In a recent consensus, the European Heart Rhythm Association, the European Association of Percutaneous Cardiovascular Interventions, Acute Cardiovascular Care Association (ACCA), HRS, and Asia Pacific Heart Rhythm Society defined NVAF as AF in the absence of prosthetic mechanical heart valves or hemodynamically significant valve disease, referring to a valve lesion severe enough to warrant surgical or percutaneous intervention or that would have an impact on survival or well‐being.19

Inclusion and Exclusion Criteria for DOAC Pivotal Trials

Large pivotal clinical trials have established the efficacy and safety of DOACs to reduce the risk of SSE in patients with NVAF.9, 10, 11, 12 The DOAC pivotal trials excluded patients with significant mitral stenosis and prosthetic heart valves but not necessarily those with other types of VHD, such as mitral regurgitation or aortic disease. In all pivotal studies, NVAF was documented by electrocardiography.

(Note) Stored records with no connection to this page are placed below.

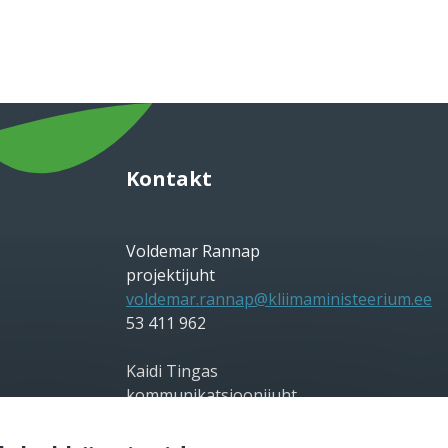
Kontakt
Voldemar Rannap
projektijuht
voldemar.rannap@kliimaministeerium.ee
53 411 962
Kaidi Tingas
kommunikatsioonijuht
kaidi.tingas@kliimaministeerium.ee
56 698 828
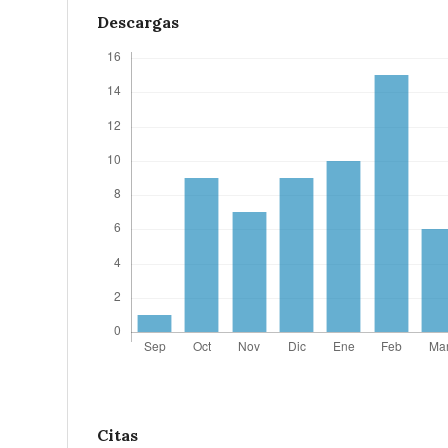
Descargas
Citas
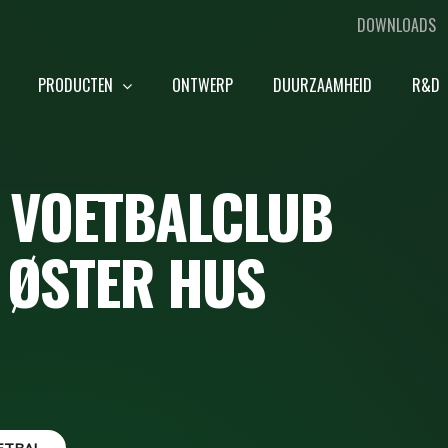
DOWNLOADS
PRODUCTEN
ONTWERP
DUURZAAMHEID
R&D
R VOETBALCLUB
 ØSTER HUS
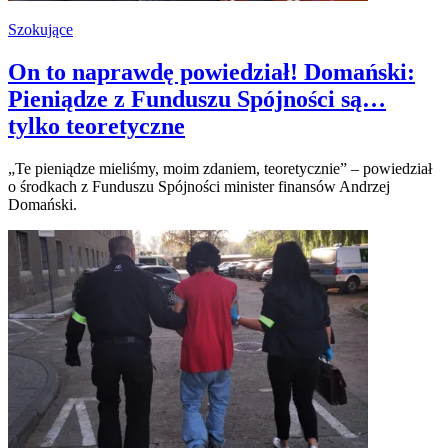
Szokujące
On to naprawdę powiedział! Domański:
Pieniądze z Funduszu Spójności są…
tylko teoretyczne
„Te pieniądze mieliśmy, moim zdaniem, teoretycznie” – powiedział
o środkach z Funduszu Spójności minister finansów Andrzej
Domański.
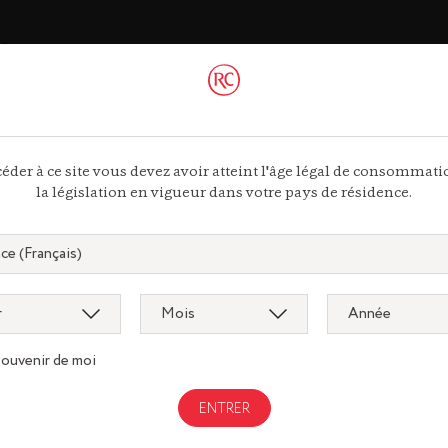
ac
 44 13
ous
éder à ce site vous devez avoir atteint l'âge légal de consommat
la législation en vigueur dans votre pays de résidence.
souvenir de moi
Gastronomi
gnac.com
remycointre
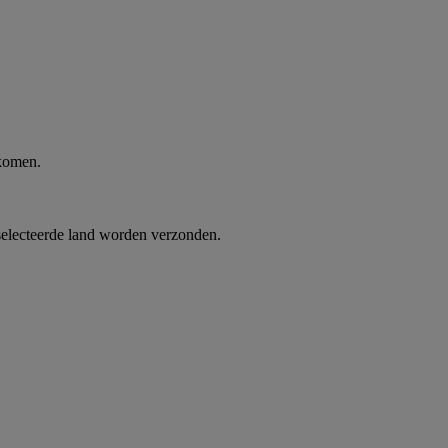
 komen.
selecteerde land worden verzonden.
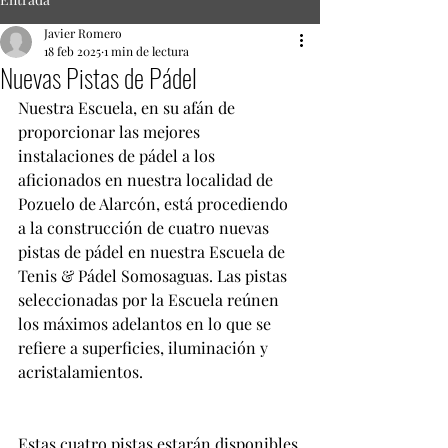
Javier Romero
18 feb 2025
1 min de lectura
Nuevas Pistas de Pádel
Nuestra Escuela, en su afán de 
proporcionar las mejores 
instalaciones de pádel a los 
aficionados en nuestra localidad de 
Pozuelo de Alarcón, está procediendo 
a la construcción de cuatro nuevas 
pistas de pádel en nuestra Escuela de 
Tenis & Pádel Somosaguas. Las pistas 
seleccionadas por la Escuela reúnen 
los máximos adelantos en lo que se 
refiere a superficies, iluminación y 
acristalamientos. 
Estas cuatro pistas estarán disponibles 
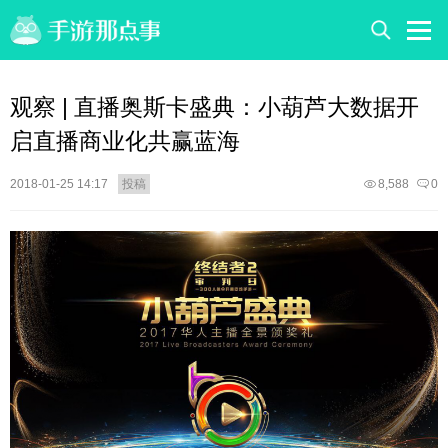
观察 | 直播奥斯卡盛典：小葫芦大数据开
启直播商业化共赢蓝海
2018-01-25 14:17
投稿
8,588
0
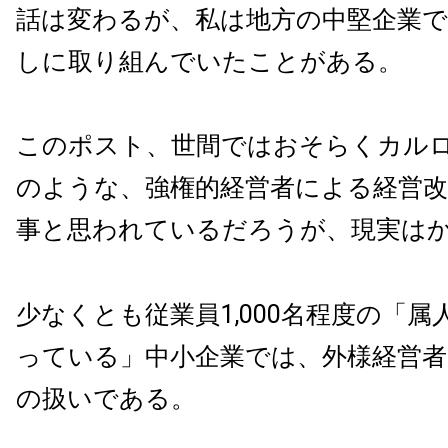
話は変わるが、私は地方の中堅企業で
しに取り組んでいたことがある。
このポスト、世間ではおそらくカル
のような、強権的経営者による経営
事と思われているだろうが、現実は
少なくとも従業員1,000名程度の「
っている」中小企業では、外様経営
の扱いである。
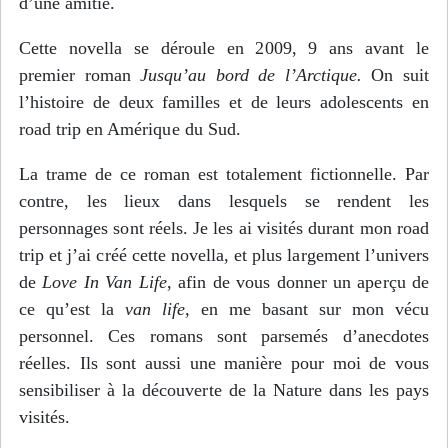
d’une amitié.
Cette novella se déroule en 2009, 9 ans avant le
premier roman
Jusqu’au bord de l’Arctique.
On suit
l’histoire de deux familles et de leurs adolescents en
road trip en Amérique du Sud.
La trame de ce roman est totalement fictionnelle. Par
contre, les lieux dans lesquels se rendent les
personnages sont réels. Je les ai visités durant mon road
trip et j’ai créé cette novella, et plus largement l’univers
de
Love In Van Life
, afin de vous donner un aperçu de
ce qu’est la
van life,
en me basant sur mon vécu
personnel. Ces romans sont parsemés d’anecdotes
réelles. Ils sont aussi une manière pour moi de vous
sensibiliser à la découverte de la Nature dans les pays
visités.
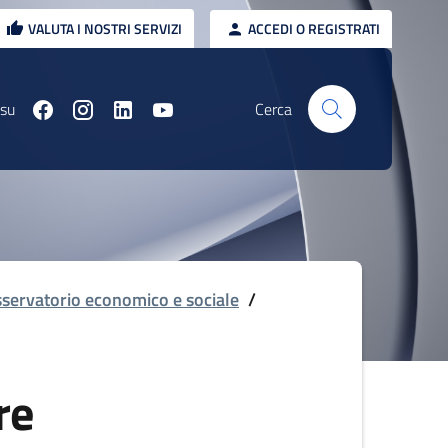
VALUTA I NOSTRI SERVIZI
ACCEDI O REGISTRATI
 su
Cerca
servatorio economico e sociale
/
re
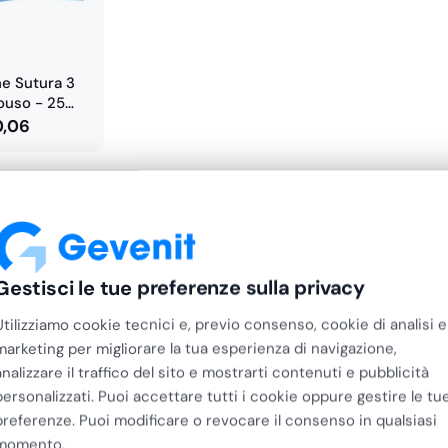
ne Sutura 3
ouso - 25…
0,06
Gestisci le tue preferenze sulla privacy
Utilizziamo cookie tecnici e, previo consenso, cookie di analisi e
marketing per migliorare la tua esperienza di navigazione,
analizzare il traffico del sito e mostrarti contenuti e pubblicità
personalizzati. Puoi accettare tutti i cookie oppure gestire le tu
preferenze. Puoi modificare o revocare il consenso in qualsiasi
momento.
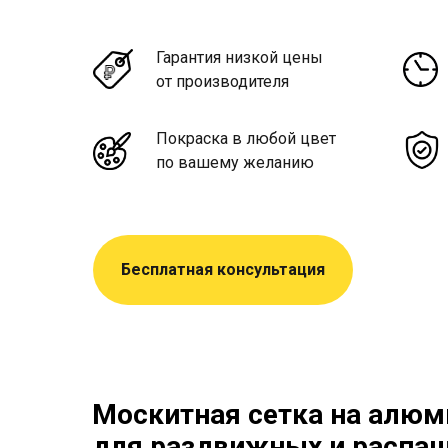
Гарантия низкой цены
от производителя
Покраска в любой цвет
по вашему желанию
Бесплатная консультация
Москитная сетка на алюм
для раздвижных и распа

Elevated risk of stroke was indicated by age ≥75 years; history of SSE or transient ischemic attack (TIA); or CHADS2 score (which estimates risk based on the presence of congestive heart failure, hypertension, age ≥75 years, diabetes mellitus, and prior stroke or TIA) ≥2. Inclusion and exclusion criteria varied with regard to VHD. Patients with AF in the setting of certain valvular diseases were excluded from the following trials (Table 1).

Table 1.

Exclusion Criteria Related to VHD to Identify Patients With NVAF in DOAC Versus Warfarin Pivotal Trials

Exclusion Criteria ROCKET‐AF RE‐LY ARISTOTLE ENGAGE‐AF AVERROES
Moderate or severe mitral stenosis X X X
Prosthetic heart valve X X X
Mechanical heart valve X X
Hemodynamically significant valve disease X X
VHD requiring surgery X
Other conditions requiring anticoagulation X X X
Unresected atrial myxoma X

VHD indicates valvular heart disease; NVAF, nonvalvular atrial fibrillation; DOAC, direct oral anticoagulant; ROCKET‐AF, Rivaroxaban Once Daily Oral Direct Factor Xa Inhibition Compared with Vitamin K Antagonist for Prevention of Stroke and Embolism Trial in Atrial Fibrillation; RE‐LY, Randomized Evaluation of Long Term Anticoagulation Therapy; ARISTOTLE, Apixaban for Reduction in Stroke and Other Thromboembolic Events in Atrial Fibrillation; ENGAGE‐AF, Effective Anticoagulation with Factor Xa Next Generation in Atrial Fibrillation; AVERROES, Apixaban Versus Acetylsalicylic Acid to Prevent Strokes.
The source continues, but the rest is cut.